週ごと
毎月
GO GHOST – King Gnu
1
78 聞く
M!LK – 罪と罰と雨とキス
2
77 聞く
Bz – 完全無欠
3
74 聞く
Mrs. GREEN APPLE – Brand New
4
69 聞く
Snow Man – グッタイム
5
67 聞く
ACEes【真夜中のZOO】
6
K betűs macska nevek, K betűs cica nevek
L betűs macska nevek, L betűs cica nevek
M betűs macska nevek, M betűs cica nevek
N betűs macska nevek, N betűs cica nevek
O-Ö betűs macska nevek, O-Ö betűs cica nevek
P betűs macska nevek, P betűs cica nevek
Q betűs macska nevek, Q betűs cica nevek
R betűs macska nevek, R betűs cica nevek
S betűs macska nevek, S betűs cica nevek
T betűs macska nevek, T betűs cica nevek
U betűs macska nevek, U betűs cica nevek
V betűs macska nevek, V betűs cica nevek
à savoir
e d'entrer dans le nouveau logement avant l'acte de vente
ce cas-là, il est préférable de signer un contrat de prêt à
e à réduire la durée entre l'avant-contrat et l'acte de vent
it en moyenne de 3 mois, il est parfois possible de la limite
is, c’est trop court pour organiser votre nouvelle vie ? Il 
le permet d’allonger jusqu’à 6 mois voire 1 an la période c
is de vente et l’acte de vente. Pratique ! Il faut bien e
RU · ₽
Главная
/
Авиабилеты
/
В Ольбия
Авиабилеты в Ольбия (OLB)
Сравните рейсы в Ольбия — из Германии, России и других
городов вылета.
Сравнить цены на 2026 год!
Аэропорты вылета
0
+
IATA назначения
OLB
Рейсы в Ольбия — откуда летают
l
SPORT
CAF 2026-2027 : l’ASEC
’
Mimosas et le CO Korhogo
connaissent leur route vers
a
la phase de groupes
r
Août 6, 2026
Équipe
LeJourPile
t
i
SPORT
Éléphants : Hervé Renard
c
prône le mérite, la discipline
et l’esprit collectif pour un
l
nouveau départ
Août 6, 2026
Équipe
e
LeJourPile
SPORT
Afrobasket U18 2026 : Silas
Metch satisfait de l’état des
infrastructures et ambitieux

▶ [ABOUT THIS TASK] Please report all lines in the entries where "nevek" appears.

▶ [WRITTEN ANSWER]
K betűs macska nevek, K betűs cica nevek
L betűs macska nevek, L betűs cica nevek
M betűs macska nevek, M betűs cica nevek
N betűs macska nevek, N betűs cica nevek
O-Ö betűs macska nevek, O-Ö betűs cica nevek
P betűs macska nevek, P betűs cica nevek
Q betűs macska nevek, Q betűs cica nevek
R betűs macska nevek, R betűs cica nevek
S betűs macska nevek, S betűs cica nevek
T betűs macska nevek, T betűs cica nevek
U betűs macska nevek, U betűs cica nevek
V betűs macska nevek, V betűs cica nevek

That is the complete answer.